The cost of the formation itself is modest. The Delaware Certificate of Formation is $110, and the recurring obligation is a $300 flat franchise tax due each June 1. Against an enterprise SaaS contract, those figures are small, which is why the structure makes sense for this profile.
The realistic banking approval picture from the United Kingdom
The United Kingdom sits in the most favourable banking tier for non-US founders. Every fintech that serves Delaware LLCs treats a UK passport and a UK address as low risk, so a London SaaS founder rarely faces the documentation back-and-forth that founders from higher-risk jurisdictions encounter. Mercury is the typical primary account because it pairs a US routing and account number with a clean dashboard and good support for software businesses. Approval generally hinges on a working website, a clear description of the SaaS product, and the EIN confirmation, all of which a real B2B founder already has.
Beyond Mercury, the founder usually opens at least one backup.
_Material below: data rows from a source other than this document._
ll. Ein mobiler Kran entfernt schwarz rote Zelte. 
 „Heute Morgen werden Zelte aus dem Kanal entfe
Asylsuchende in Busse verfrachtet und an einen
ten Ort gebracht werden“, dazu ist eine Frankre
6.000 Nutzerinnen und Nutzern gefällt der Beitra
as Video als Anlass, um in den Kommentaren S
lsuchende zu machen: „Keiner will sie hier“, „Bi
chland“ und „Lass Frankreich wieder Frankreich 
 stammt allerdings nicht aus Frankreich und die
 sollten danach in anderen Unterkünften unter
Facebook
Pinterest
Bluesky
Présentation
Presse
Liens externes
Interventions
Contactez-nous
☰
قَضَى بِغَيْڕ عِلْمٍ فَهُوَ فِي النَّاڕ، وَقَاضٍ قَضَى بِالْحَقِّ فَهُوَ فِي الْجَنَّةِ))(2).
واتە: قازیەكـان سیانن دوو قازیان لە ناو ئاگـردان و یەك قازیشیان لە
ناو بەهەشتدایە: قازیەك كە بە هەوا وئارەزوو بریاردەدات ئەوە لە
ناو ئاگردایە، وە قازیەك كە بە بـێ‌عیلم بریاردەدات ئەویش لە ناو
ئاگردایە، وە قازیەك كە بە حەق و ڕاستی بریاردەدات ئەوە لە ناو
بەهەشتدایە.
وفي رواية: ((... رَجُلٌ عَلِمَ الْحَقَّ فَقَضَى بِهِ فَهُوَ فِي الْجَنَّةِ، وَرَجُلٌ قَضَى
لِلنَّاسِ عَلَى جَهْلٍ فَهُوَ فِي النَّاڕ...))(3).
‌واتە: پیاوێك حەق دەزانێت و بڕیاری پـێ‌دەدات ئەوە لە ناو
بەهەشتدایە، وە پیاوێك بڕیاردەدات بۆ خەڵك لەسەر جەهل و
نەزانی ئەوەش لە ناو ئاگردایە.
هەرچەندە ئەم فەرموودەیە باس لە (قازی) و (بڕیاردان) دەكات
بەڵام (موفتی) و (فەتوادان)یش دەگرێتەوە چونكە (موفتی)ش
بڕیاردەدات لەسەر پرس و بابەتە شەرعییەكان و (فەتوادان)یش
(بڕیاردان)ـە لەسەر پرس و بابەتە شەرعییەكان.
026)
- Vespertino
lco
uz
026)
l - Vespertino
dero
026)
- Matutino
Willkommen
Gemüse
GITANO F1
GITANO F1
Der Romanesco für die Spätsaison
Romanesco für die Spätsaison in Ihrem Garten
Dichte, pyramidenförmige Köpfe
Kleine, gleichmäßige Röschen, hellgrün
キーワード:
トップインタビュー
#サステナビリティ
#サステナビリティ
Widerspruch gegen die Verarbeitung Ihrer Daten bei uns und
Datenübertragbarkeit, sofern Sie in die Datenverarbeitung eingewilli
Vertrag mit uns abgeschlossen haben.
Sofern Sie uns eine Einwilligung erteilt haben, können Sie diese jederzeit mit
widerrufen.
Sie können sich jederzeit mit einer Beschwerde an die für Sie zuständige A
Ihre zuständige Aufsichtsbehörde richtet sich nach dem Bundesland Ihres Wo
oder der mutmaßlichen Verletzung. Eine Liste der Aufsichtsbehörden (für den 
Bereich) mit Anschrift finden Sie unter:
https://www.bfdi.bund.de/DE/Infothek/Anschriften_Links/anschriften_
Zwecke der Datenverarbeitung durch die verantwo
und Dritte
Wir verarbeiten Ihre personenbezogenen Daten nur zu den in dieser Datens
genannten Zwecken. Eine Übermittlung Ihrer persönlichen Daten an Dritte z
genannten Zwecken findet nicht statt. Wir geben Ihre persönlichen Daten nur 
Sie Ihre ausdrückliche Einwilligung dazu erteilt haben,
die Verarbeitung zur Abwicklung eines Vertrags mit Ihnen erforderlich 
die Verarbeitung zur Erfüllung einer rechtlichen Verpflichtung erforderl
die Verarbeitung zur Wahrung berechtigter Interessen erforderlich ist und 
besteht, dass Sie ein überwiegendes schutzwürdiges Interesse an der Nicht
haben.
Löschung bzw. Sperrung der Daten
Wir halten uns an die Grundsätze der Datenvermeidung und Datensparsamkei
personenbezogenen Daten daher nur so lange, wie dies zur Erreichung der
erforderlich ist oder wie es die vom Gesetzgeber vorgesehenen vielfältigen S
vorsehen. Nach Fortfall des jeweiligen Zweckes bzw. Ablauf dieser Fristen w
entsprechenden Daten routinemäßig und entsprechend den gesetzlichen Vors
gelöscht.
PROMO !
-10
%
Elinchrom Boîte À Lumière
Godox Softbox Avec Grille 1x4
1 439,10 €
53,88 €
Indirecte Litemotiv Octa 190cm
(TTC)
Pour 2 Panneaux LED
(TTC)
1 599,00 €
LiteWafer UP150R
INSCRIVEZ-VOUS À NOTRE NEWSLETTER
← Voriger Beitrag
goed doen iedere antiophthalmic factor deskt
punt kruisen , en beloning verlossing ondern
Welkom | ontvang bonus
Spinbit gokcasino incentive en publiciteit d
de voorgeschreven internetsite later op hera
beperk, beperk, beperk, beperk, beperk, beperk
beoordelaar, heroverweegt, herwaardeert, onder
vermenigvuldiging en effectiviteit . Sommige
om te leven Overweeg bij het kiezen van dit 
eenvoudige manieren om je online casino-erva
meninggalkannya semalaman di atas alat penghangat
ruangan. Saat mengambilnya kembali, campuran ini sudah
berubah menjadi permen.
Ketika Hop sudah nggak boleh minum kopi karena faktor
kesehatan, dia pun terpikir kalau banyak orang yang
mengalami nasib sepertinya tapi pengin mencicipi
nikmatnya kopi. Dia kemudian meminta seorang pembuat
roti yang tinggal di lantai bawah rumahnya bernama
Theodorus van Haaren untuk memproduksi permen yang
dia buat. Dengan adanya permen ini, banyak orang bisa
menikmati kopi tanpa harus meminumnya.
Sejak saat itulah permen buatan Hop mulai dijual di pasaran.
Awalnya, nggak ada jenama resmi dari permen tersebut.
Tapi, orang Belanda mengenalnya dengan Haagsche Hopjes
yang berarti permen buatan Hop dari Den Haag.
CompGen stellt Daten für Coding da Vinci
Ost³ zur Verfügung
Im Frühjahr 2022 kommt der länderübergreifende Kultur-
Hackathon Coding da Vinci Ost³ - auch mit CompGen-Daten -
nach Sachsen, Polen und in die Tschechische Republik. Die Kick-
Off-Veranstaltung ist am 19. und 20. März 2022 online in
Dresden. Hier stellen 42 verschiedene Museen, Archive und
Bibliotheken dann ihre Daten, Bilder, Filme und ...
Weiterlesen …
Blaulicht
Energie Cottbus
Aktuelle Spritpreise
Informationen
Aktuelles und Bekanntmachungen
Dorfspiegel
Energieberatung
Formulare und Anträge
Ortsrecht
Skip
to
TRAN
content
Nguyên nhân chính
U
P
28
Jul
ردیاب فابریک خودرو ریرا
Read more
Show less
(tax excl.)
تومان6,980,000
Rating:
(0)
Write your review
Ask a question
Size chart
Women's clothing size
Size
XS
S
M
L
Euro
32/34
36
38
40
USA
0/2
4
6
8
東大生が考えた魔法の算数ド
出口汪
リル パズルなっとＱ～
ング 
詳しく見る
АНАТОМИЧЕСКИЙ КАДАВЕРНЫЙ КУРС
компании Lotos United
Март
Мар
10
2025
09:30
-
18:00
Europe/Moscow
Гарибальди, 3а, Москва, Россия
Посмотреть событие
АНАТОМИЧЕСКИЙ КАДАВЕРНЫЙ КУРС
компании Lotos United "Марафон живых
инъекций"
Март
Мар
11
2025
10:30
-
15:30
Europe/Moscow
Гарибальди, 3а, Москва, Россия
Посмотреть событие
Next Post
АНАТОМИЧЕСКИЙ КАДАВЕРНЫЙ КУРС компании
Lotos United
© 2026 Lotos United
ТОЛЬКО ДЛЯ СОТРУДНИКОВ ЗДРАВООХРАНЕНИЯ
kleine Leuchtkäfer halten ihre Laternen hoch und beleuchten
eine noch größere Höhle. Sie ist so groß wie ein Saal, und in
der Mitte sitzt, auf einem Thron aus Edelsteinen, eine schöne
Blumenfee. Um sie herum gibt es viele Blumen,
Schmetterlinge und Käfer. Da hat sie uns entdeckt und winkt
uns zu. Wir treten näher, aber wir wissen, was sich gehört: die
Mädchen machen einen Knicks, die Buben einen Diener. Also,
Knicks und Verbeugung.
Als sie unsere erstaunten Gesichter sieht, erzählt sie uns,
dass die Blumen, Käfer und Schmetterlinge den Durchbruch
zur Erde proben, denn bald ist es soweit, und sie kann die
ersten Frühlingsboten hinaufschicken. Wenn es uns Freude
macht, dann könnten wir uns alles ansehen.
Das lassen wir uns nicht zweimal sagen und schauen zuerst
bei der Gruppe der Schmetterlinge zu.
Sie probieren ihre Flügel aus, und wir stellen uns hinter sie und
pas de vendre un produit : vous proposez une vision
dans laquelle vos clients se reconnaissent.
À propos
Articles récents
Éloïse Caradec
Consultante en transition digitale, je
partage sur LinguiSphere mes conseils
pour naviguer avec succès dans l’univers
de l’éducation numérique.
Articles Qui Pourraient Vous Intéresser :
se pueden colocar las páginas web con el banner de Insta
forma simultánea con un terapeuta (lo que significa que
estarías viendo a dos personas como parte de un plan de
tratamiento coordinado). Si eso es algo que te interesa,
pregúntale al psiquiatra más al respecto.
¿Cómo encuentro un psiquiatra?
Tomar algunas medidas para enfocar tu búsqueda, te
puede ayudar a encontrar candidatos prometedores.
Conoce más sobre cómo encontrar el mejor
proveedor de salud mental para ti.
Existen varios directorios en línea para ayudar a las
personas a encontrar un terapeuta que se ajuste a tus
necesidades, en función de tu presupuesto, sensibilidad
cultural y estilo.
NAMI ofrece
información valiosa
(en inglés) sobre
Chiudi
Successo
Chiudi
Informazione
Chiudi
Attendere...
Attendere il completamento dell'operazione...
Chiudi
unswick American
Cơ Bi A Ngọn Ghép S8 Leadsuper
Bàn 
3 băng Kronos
Wise gives multi-currency holding accounts and is useful when a customer insists on paying in pounds or euros, because it lets the founder hold those balances rather than converting at a bad moment. Relay suits founders who want multiple sub-accounts to separate operating cash, tax reserves, and payroll funding. Lili and Payoneer round out the options, with Payoneer being handy when a US marketplace or a partner platform only pays out through it. For a UK founder, the practical advice is to open Mercury first, then add Wise so that currency flexibility exists from day one.
Opening these accounts is remote. There is no need to fly to the United States, and no US Social Security Number is required. The applications ask for the LLC formation documents, the EIN letter, the founder's passport, and proof of the UK residential address, which a recent utility bill or bank statement covers.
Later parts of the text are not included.